Speak in our voices as we raise them in prayer.  God of Transfiguration:  Illuminate systems of exploitation and injustice:  Systems that dislocate and enslave. Tear down the monuments we build to ourselves and for ourselves:  Cast down self-congratulatory privilege when we seek to pat ourselves on our back When we are only doing what we should or when we are doing nothing and it is you at work.

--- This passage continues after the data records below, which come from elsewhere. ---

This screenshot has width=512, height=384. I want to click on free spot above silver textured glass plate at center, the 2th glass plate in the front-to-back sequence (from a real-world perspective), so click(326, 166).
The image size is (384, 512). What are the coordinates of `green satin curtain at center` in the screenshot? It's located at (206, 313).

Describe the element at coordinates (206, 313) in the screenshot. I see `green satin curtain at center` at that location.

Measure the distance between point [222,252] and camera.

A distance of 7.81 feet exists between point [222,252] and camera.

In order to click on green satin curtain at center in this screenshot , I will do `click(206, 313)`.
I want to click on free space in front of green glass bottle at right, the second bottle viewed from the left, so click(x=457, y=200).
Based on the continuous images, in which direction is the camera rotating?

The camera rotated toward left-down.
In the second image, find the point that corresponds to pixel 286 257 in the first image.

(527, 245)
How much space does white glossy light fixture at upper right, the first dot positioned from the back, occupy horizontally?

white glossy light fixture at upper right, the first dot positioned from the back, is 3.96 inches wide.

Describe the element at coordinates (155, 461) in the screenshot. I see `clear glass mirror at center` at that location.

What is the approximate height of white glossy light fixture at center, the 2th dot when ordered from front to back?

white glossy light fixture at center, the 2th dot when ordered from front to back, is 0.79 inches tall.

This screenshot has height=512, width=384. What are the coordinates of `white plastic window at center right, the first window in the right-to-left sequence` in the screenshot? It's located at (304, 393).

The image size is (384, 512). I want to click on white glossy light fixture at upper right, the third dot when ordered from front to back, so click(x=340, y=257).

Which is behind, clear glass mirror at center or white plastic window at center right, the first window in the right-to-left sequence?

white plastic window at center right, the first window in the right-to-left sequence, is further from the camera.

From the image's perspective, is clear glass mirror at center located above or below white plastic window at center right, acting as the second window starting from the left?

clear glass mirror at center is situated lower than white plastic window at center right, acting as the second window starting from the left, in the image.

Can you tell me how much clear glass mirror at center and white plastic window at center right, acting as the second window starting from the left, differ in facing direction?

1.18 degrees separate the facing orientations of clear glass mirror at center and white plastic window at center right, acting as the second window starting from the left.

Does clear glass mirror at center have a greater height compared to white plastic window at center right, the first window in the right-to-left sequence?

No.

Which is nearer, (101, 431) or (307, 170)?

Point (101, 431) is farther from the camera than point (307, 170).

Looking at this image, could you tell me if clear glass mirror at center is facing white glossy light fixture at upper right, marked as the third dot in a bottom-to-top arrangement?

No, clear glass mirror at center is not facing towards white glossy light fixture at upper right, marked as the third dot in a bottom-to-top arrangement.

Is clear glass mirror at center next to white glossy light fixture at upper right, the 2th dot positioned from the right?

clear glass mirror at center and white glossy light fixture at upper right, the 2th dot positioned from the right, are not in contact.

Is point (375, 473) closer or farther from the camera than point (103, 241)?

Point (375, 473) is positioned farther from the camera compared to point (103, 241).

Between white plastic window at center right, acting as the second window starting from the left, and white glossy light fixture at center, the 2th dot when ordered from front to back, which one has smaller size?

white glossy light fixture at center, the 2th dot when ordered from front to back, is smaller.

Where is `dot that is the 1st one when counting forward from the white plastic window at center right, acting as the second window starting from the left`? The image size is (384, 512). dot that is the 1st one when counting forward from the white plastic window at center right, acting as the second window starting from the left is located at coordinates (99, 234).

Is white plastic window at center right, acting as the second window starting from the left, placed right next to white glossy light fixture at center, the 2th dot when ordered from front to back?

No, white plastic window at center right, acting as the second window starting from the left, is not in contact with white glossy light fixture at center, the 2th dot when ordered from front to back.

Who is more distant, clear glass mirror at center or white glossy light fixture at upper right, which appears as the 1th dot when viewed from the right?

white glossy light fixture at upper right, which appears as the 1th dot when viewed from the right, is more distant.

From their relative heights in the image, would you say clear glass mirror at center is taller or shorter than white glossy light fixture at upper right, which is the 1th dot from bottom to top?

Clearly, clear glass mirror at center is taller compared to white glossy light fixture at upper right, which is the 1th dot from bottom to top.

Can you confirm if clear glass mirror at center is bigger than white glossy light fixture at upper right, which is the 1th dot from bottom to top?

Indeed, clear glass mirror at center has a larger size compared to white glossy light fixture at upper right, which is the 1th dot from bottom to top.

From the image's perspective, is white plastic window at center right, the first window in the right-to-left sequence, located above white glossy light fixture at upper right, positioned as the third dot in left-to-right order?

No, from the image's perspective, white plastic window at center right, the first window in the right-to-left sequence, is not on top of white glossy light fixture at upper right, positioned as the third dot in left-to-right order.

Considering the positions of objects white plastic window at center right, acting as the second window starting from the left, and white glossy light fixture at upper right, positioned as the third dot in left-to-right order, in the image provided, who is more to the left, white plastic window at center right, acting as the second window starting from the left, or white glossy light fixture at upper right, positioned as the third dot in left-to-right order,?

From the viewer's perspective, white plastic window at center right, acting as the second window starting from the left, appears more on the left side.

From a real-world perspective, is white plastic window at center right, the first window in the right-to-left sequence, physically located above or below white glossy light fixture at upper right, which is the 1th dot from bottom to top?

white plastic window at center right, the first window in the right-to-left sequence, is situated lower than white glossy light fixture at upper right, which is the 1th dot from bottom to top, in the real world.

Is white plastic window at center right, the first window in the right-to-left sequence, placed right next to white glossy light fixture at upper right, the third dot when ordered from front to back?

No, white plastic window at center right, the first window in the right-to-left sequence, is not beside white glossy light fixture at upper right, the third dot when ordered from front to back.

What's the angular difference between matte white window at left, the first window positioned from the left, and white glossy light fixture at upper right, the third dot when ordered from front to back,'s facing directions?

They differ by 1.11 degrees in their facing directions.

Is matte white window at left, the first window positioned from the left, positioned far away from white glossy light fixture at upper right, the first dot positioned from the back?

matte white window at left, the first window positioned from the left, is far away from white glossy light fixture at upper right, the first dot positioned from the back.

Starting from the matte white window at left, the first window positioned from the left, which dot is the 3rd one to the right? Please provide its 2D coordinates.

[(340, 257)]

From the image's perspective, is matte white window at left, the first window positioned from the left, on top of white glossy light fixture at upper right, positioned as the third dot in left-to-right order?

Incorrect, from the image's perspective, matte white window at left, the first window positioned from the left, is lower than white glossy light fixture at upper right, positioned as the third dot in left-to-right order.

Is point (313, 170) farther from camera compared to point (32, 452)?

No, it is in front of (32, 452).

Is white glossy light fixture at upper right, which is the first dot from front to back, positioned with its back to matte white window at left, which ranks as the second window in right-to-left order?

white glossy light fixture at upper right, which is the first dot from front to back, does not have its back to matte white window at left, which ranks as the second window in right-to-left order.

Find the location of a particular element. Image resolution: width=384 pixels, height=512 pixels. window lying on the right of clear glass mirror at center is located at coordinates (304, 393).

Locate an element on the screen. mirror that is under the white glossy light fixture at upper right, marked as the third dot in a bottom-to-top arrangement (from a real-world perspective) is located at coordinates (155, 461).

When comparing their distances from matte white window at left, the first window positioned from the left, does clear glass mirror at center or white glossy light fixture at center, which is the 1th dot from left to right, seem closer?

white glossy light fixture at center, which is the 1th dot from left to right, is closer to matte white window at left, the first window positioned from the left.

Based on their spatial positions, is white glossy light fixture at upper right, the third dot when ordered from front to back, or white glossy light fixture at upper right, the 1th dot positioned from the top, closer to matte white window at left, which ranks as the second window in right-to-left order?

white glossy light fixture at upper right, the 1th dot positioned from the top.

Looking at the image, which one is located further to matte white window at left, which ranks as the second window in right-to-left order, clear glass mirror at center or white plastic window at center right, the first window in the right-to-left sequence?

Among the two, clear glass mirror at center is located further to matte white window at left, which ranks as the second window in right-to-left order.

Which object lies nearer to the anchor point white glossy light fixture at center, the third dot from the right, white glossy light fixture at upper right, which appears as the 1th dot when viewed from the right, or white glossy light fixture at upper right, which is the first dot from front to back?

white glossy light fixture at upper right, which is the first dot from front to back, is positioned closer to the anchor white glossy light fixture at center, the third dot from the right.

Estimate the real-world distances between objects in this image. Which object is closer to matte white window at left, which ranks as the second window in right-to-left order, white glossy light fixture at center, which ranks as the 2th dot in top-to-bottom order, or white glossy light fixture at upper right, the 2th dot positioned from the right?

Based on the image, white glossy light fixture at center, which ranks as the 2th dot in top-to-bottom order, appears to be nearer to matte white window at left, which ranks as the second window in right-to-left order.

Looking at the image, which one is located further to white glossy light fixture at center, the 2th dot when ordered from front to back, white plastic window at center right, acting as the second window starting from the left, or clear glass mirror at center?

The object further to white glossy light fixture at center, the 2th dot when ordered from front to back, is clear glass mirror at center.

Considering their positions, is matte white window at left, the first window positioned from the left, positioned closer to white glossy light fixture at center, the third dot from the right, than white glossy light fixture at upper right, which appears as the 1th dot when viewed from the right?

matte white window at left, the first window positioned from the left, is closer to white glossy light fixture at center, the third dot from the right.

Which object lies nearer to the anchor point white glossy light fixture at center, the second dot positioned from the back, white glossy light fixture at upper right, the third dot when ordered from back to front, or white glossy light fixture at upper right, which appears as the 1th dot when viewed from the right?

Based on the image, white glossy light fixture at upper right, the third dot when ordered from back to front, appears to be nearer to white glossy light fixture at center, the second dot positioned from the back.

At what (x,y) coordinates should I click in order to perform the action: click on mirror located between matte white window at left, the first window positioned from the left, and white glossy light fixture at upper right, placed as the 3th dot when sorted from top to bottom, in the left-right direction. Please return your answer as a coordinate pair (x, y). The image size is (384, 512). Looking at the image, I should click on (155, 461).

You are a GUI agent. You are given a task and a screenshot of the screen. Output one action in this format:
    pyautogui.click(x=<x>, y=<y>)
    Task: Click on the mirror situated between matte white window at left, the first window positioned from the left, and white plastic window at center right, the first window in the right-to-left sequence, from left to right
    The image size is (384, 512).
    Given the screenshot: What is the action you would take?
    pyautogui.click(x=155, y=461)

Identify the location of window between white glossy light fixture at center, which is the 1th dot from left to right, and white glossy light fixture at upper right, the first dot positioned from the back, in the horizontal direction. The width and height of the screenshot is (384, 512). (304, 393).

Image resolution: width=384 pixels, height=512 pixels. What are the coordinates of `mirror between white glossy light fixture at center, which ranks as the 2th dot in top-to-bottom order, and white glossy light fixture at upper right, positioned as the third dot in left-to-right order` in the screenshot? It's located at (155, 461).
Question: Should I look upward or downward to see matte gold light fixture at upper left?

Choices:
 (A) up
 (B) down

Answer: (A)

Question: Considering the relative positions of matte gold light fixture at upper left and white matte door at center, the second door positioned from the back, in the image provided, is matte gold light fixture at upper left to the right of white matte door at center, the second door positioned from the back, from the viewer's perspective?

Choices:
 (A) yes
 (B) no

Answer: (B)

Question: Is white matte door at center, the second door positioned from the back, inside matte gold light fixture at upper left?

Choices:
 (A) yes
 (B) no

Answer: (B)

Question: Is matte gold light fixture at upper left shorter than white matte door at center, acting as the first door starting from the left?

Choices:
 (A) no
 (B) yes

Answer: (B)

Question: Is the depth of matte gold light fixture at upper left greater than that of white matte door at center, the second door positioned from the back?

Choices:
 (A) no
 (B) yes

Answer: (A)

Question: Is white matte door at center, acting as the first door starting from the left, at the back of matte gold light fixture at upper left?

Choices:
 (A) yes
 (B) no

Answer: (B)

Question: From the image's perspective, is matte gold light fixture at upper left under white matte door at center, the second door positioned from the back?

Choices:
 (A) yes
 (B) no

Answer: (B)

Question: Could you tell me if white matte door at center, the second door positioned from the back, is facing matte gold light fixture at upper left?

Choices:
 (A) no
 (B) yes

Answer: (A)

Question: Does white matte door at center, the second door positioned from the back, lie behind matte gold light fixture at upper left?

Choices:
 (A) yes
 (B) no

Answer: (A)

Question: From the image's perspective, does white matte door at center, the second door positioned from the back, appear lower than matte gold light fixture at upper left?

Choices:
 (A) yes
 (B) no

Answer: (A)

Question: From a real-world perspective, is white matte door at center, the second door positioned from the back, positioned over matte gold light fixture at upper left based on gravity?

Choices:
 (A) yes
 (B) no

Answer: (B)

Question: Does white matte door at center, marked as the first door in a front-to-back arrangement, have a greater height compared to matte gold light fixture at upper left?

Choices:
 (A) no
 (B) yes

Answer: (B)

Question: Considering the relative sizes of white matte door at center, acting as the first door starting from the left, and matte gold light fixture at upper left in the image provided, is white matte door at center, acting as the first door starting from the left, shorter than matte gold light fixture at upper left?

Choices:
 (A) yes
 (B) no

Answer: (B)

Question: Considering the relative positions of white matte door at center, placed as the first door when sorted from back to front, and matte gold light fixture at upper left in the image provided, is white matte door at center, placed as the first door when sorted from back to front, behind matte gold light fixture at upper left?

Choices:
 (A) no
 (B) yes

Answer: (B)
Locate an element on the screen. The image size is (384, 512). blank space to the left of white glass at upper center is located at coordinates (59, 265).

Lift us out of missions that are photo-ops, and lead us into the ongoing work of partnership and community building.

God, in your mercy,

Hear our prayer.

Most Holy God, lead us away from the lofty places, the pretty places, the safe places and into the streets and alleys―Into hospital rooms with lonely patients; Into schoolyards with bullied children―Into places we can’t see because they are on the margins but places that are known to you.

God, in your mercy,

Hear our prayer.

God who calls us, we pray for all deacons who serve your people in Word and Service ministry.  *The call is to stand between, in the liminal and fuzzy boundaries where church and world blur, coaxing folks out of stark categories and into real life where proclaiming the gospel and serving the neighbor are never separate.  You are ordained for action that embodies God’s love on the margins and moves people toward purpose and love that do not require a crucifix, font or altar.  Instead, you show them how God lived in a body, wrapping a towel at your waist, stooping down to fill a basin with water, washing and drying your neighbor’s feet with such care, they are certain they’ve seen Jesus.*  May we all obey the call to love and serve our neighbours.

God, in your mercy,

Hear our prayer

Gather these prayers in the one Jesus taught us to say when we are together: 

*(from Speak It Plain by Meta Herrick Carlson)


SENDING SONG:   Voices United 713  I See A New Heaven


Look forward, look back, look outward, look within, and look around! Learn your histories: those of your family and those of your faith. As you do, remember you are a beloved child of God, a precious sibling of Christ, and a treasured companion to the Holy Spirit. Stay blessed and bless up. Amen.